Keywords: disaster, Sphere, international, sanitation, hygiene, infectious disease, water (PubMed Search)

Posted: 2/27/2013 by Andrea Tenner, MD
Click here to contact Andrea Tenner, MD

Background Information:

Ever wonder what you would do if you were the first on scene after the earthquake in Haiti or in the Superdome as Hurricaine Katrina survivors started to arrive? How could you save the most lives? As is typical of emergency medicine, blood and gore tend to get the most attention, but if you want to save lives you have to think about what is the greatest life threat.  In a large-scale disaster, it turns out, lack of water and abundance of feces kill the most the fastest and need to be addressed first.
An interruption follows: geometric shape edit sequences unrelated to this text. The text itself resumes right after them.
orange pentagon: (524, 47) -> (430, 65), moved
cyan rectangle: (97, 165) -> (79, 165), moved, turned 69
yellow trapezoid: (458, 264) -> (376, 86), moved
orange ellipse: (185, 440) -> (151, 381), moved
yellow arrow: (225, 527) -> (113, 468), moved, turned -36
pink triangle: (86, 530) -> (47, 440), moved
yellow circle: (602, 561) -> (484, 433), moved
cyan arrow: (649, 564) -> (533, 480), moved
The Sphere Project Handbook:

-one of the core documents of humanitarian response

-outlines what should be done to save the most lives in the first days, weeks, and months of a disaster.

-available free online (see reference below)

Pertinent Conclusions: (need-to-know recommendations for the first few days)

-Water: 15L/person/day (any quality--sanitize as per our previous pearl)

-Latrines: max 20 people/latrine, <50m from dwellings, >30m from water sources

       -What kind?

             -First 2-3 days: demarcated defecation area

             -days-2 months: trench latrines (shallow trenches to defecate in)

Other hygeine:

-Solid waste disposal: one 100L refuse container/10 households, emptied at least 2x/week

-Dead bodies: dispose of according to local custom. Generally not an immediate source of infection

-Shelter: >3.5 sq. meters/person of covered floor space

Bottom LIne:

People's need for water and defecation will not stop in a disaster and too little water and too much excrement are the greatest immediate life threats to disaster survivors. Plan to deal with these early to save the most lives.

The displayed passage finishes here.